Attending the National Afterschool Association annual convention this week.  I’m always excited to be surrounded by people who are passionate about education–educators who care, who strive to learn, who want to connect.  In fact, it was interesting that at breakfast this morning, I was reading a blog post by Gerald Aungst about how 21st Century educators are metaphorically like a tugboat.  They should remain humble, connected.  Tugboats are not flashy, fast.  Instead they connect to others, nudging them at precise points toward a particular location.

At the key note address this morning, I became a little distracted from my earlier reading.  The ballroom looked like a concert arena.  As Billy Joel’s Pressure pounded through the room, a prerecorded voice sounded over the loudspeaker:  “Ladies and gentlemen, are you ready for a speaking event that is bigger than the Lone Star State itself?”  I’m not kidding.  It’s go big or go home around these parts.  But as everyone settled in, the noise dissipated, and everyone watched as a tall yet unassuming man made his way upstage–Jim Harris, MSW, Ed.S. .  In striking contrast to the earlier intro, Jim appeared to embody what Gerald Aungst blogged about.  Humble, a promoter of lifelong learning, Jim painted his presentation with Walmart stories and held our emotions (and our attention) in the palm of his hands.

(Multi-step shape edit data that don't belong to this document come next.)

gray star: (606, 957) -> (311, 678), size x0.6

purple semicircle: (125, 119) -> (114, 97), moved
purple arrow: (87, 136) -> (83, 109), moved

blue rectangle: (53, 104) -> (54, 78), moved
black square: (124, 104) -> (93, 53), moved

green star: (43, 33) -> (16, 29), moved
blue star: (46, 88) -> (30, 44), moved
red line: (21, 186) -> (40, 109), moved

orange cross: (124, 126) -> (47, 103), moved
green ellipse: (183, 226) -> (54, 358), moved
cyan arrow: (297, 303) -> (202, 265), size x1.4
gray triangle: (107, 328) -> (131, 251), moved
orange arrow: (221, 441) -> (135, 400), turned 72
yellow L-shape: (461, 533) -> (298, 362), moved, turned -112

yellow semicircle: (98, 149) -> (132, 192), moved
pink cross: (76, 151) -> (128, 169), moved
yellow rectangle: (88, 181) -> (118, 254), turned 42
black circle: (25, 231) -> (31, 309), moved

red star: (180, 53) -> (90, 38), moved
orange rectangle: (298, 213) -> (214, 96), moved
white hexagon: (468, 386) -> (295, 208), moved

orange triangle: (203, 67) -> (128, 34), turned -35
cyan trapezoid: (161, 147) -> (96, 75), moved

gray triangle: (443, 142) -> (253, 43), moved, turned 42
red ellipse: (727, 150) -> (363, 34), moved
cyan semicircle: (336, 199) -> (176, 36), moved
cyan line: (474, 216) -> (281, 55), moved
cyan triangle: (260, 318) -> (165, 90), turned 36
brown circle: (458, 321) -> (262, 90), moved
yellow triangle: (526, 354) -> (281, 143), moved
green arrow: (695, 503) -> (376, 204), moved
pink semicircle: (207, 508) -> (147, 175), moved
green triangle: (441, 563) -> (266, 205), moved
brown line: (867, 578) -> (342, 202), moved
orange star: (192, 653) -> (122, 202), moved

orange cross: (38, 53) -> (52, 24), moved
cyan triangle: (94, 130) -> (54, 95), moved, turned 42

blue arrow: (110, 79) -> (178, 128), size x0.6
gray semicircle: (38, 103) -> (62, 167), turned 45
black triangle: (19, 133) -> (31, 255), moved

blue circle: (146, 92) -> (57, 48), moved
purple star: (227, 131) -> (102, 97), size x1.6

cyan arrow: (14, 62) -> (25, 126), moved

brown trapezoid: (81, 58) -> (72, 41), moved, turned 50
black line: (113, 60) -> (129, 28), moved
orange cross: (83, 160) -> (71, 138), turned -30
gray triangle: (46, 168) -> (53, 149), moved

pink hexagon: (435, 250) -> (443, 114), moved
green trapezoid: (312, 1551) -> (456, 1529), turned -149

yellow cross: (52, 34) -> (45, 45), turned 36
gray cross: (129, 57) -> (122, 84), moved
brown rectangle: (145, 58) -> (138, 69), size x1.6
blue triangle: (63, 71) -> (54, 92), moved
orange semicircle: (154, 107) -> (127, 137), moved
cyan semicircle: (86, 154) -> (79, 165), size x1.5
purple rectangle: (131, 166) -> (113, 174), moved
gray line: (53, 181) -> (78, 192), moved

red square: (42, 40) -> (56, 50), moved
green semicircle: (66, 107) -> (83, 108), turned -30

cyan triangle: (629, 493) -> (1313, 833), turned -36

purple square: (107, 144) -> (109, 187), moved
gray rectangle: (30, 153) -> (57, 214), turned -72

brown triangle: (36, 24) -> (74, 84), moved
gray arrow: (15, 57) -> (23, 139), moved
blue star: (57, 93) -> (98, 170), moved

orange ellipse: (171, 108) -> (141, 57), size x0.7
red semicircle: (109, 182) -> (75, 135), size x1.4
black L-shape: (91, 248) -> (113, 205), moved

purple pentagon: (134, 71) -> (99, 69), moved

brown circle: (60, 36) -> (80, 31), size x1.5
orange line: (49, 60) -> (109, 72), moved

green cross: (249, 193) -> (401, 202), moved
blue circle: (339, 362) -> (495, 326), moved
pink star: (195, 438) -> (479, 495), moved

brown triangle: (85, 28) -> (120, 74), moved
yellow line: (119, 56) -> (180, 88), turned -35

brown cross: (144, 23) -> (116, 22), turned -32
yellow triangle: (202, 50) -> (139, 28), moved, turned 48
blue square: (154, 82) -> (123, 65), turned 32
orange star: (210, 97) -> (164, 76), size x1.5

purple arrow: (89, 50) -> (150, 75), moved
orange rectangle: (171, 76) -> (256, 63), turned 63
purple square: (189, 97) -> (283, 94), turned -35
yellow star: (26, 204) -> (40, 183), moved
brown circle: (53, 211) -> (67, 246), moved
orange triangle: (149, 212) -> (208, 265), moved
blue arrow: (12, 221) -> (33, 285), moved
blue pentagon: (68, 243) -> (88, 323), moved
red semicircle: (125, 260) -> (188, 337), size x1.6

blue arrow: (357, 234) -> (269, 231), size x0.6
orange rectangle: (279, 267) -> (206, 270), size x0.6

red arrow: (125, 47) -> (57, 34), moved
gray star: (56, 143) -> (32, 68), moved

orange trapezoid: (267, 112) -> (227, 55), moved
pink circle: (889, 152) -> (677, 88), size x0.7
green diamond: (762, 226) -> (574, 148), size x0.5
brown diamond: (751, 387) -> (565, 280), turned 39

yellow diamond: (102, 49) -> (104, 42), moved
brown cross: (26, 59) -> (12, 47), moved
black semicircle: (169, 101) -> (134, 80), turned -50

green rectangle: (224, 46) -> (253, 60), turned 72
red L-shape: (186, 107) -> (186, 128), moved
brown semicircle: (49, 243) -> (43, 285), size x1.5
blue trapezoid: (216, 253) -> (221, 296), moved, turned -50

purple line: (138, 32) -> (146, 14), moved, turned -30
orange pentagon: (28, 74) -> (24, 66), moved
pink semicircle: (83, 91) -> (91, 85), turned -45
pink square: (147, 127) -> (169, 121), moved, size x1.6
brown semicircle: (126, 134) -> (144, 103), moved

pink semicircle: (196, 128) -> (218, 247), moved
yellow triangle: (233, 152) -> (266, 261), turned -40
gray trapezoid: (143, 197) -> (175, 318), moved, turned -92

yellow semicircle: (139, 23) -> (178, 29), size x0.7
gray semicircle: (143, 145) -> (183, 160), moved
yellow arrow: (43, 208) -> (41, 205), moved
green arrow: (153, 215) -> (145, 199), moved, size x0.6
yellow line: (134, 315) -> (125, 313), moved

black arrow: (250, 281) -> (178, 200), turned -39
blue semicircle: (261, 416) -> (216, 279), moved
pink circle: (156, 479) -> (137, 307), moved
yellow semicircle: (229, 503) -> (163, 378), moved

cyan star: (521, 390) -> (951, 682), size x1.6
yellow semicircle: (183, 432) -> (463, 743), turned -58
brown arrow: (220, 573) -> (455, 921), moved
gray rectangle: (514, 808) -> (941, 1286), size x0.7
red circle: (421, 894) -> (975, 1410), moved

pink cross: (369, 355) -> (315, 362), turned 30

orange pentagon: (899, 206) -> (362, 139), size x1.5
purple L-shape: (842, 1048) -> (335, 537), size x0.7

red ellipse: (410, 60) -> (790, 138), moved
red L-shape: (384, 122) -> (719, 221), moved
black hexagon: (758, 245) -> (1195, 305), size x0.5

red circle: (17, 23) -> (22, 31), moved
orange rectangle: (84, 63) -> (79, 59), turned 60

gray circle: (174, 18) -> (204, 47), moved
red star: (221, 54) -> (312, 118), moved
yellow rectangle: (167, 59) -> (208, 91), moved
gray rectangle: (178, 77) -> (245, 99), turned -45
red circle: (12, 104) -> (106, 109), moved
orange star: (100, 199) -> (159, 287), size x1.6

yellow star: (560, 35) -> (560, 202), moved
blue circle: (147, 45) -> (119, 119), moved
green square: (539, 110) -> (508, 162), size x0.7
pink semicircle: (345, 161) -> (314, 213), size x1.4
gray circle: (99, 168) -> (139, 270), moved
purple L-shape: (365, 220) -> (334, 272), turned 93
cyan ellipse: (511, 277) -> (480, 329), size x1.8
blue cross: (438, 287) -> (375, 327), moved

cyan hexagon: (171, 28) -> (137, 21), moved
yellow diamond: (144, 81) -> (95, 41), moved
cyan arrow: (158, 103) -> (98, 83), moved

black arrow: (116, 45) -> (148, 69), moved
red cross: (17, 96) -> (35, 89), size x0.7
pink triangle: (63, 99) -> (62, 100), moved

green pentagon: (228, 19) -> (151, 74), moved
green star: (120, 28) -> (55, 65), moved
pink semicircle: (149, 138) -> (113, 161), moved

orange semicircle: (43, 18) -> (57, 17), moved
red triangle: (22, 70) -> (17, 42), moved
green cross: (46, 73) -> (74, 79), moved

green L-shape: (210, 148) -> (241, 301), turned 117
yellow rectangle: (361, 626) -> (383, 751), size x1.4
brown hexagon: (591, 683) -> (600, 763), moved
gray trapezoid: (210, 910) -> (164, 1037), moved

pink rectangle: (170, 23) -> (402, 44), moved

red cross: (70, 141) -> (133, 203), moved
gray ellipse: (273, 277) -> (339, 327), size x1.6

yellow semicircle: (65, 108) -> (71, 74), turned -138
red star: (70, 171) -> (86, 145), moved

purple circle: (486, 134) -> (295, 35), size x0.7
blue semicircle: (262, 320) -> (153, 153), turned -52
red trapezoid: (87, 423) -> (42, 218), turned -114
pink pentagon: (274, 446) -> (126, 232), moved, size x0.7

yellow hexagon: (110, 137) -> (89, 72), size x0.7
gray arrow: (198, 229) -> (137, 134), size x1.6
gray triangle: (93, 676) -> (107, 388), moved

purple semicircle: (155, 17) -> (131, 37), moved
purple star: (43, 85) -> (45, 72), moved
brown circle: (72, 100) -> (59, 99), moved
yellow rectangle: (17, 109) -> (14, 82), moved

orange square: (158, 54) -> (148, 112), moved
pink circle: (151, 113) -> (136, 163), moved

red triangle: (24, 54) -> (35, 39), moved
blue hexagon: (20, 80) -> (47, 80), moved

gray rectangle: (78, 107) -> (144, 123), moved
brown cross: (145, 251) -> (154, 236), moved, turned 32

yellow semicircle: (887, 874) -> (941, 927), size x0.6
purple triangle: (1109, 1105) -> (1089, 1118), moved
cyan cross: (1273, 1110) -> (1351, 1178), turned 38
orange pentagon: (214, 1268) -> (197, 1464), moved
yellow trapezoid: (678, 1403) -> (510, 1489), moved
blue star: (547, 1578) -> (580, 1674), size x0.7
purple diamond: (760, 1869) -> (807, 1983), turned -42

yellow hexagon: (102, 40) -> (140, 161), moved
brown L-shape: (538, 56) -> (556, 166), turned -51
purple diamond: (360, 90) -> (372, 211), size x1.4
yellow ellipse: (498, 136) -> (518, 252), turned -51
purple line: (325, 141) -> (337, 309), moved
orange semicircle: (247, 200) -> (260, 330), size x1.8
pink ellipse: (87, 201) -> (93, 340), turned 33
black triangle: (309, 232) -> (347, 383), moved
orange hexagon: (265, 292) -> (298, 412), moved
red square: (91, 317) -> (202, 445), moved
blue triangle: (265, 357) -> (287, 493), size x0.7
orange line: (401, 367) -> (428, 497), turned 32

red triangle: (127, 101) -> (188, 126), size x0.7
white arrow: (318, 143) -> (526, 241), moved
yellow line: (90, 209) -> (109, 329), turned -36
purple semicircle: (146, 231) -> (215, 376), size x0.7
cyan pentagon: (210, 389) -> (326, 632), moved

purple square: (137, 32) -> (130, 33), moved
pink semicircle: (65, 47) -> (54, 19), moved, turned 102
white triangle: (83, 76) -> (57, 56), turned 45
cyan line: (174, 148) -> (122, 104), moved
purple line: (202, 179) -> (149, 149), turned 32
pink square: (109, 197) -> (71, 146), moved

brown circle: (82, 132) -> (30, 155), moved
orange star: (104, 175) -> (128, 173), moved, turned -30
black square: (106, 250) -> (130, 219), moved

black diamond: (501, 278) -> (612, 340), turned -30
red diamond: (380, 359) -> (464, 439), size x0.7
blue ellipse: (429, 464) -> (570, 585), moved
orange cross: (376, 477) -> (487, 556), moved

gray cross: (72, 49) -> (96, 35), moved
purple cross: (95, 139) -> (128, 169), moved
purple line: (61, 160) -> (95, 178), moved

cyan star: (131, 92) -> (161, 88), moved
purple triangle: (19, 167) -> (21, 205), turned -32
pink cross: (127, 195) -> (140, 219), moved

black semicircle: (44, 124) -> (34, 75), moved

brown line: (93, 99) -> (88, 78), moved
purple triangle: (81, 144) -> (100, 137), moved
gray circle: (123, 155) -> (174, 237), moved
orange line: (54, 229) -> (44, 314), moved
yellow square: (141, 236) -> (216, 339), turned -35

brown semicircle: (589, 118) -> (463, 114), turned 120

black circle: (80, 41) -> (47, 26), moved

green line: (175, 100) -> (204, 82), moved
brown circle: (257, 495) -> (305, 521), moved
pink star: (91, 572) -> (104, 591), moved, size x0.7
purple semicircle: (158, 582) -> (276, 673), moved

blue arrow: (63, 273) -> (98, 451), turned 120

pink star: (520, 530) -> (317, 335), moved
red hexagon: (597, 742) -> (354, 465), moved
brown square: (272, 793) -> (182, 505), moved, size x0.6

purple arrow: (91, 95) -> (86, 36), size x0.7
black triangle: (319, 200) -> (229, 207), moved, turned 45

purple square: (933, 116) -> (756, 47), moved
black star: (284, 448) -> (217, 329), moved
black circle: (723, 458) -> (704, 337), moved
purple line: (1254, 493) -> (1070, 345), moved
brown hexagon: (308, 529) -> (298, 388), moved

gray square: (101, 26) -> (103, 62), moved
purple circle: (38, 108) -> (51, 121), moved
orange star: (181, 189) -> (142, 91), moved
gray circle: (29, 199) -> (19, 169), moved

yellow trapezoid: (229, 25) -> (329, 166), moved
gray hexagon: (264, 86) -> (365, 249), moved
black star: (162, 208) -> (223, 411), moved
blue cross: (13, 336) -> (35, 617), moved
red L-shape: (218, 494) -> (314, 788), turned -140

Jim Harris is an advocate of what he calls “The Law of the Nudge.”  Specifically, he claims that most change happens in small, incremental shifts.  Therefore, as educators, we should look for moments, not miracles.  Noting these small shifts keep us energized, keeps burnout and learned helplessness at bay, both for us and for our students.  Certainly, this fits with the tugboat analogy for larger administrators, as well–nudging, easing our organizations, our teams in the directions they need to be, all the while being transparent.  Moments, not miracles.

I struggle with being a tugboat.  I can see the vision of where I want an organization to be (often 10 or more years into the future), and I want that reality to happen RIGHT NOW!  I want to fix–and fix fast!  But often, what I need to do when leading, consulting, educating is to focus on that vision, savor the smaller moments, and nudge.

My hope is that this week I’ll connect with many of the educators who were inspired enough by Mr. Harris’ presentation to tweet and retweet about it all morning.  I look forward to sharing  our thoughts about what it actually means to be a 21st century educator.